According to a report, ESPN’s latest round of layoffs looming could leave everyone from the top to the bottom at risk.
The cuts are part of unit-wide layoffs announced by Bob Iger, chief executive of Disney, ESPN’s parent company.
Iger had previously announced 7,000 layoffs company-wide, with the first wave of 4,000 reportedly coming in the coming weeks as he seeks to save the company some $5.5 billion.
This round of layoffs within ESPN will have “no sacred cows,” and even the best on-air talent and big producers will be at risk within the next four to six weeks, according to The New York Post.
dailymail.com has reached out to ESPN for comment.
ESPN’s latest round of layoffs could leave everyone from the top to the bottom at risk after Chairman Jimmy Pitaro told department heads to look at their divisions (above)
ESPN president Jimmy Pitaro has reportedly told all department heads to look at their divisions to make them as efficient as possible.
There is said to be no target number for how many employees will be laid off or how much ESPN must save.
The sports network giant has spent heavily in recent years on its on-air talent, including $18 million per year on MNF commentator Troy Aikman, $15 million per year on sportscaster Joe Buck and $12 million for year at popular analyst Stephen A. Smith.

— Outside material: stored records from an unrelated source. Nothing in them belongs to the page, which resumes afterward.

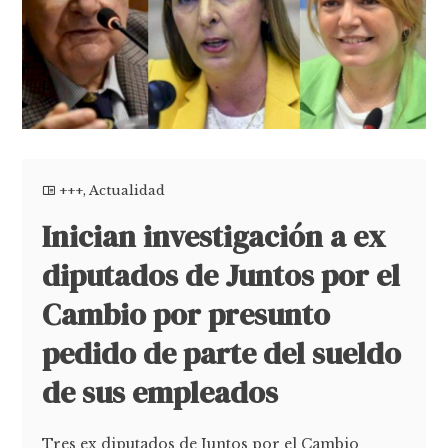
+++
,
Actualidad
Inician investigación a ex
diputados de Juntos por el
Cambio por presunto
pedido de parte del sueldo
de sus empleados
Tres ex diputados de Juntos por el Cambio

The company is still looking to increase spending to add Pat McAfee’s popular podcast show to its ranks, according to the report.
The YouTuber and sports analyst may be about to end his $120 million, four-year contract with FanDuel, just a year after partnering with the sports betting company.
McAfee, 35, is currently three months into the second year of his contract with the online sportsbook, and is said to only want to walk away from sponsorship if he “knows where it will land”, according to the new york post office.
It is reported to be in talks with other companies, including Amazon, according to the sources. While Partnerships with Google, YouTube, which just struck a big deal for NFL Sunday Ticket, or Apple are also reported possibilities.
ESPN is also said to be embroiled in negotiations with college football national championship game caller Chris Fowler, who reportedly makes around $3 million per year.
The two sides are reportedly far apart in negotiations, but the broadcasting titan is said to want to retain Fowler and perhaps even offer him a slight raise since he’s his main college football and Grand tennis voice. slam.
The network has spent heavily in recent years on the likes of Troy Aikman (L) and Joe Buck (R)
The company is reportedly even looking to add Pat McAfee’s popular podcast show to its ranks.
But it won’t offer you the same mega-money deals as the likes of Buck, Aikman or Smith.
Those believed to be the most vulnerable among airborne personnel are those earning close to or more than seven figures, but “they are not considered to be needle movers,” according to the report.
Meanwhile, Smith, late-night SportsCenter host Scott Van Pelt and the Monday Night Football booth are seen as “untouchables.”
Despite seeking cutbacks, ESPN remains a huge source of revenue for Disney, raking in three-quarters of a billion dollars a month before a single ad thanks to the 74 million households that pay about $10 a month for the network. .
His new streaming service ESPN+ reportedly has 24.9 million subscribers at a cost of $9.99 per month.
Talents like Stephen A. Smith (pictured) and the MNF booth are seen as ‘untouchable’
In recent years, ESPN has spent heavily on sports rights, notably in 2021 when it agreed to pay the NFL $2.7 billion a season for two Super Bowls, and also flexible scheduling on MNF, which begins this year.
Although it remains the world’s leading sports media, during the same period ESPN has not been immune to layoffs.
In 2015, ESPN, which until then had avoided the cuts that had become part of the media for decades, faced 300 layoffs in behind-the-scenes staff.
In 2017, another 250 people were laid off, including stars like Ron Jaworski, Marc Stein, and Trent Dilfer.
Finally, in 2020, during the height of the pandemic, ESPN laid off 300 employees and opted not to fill 200 positions.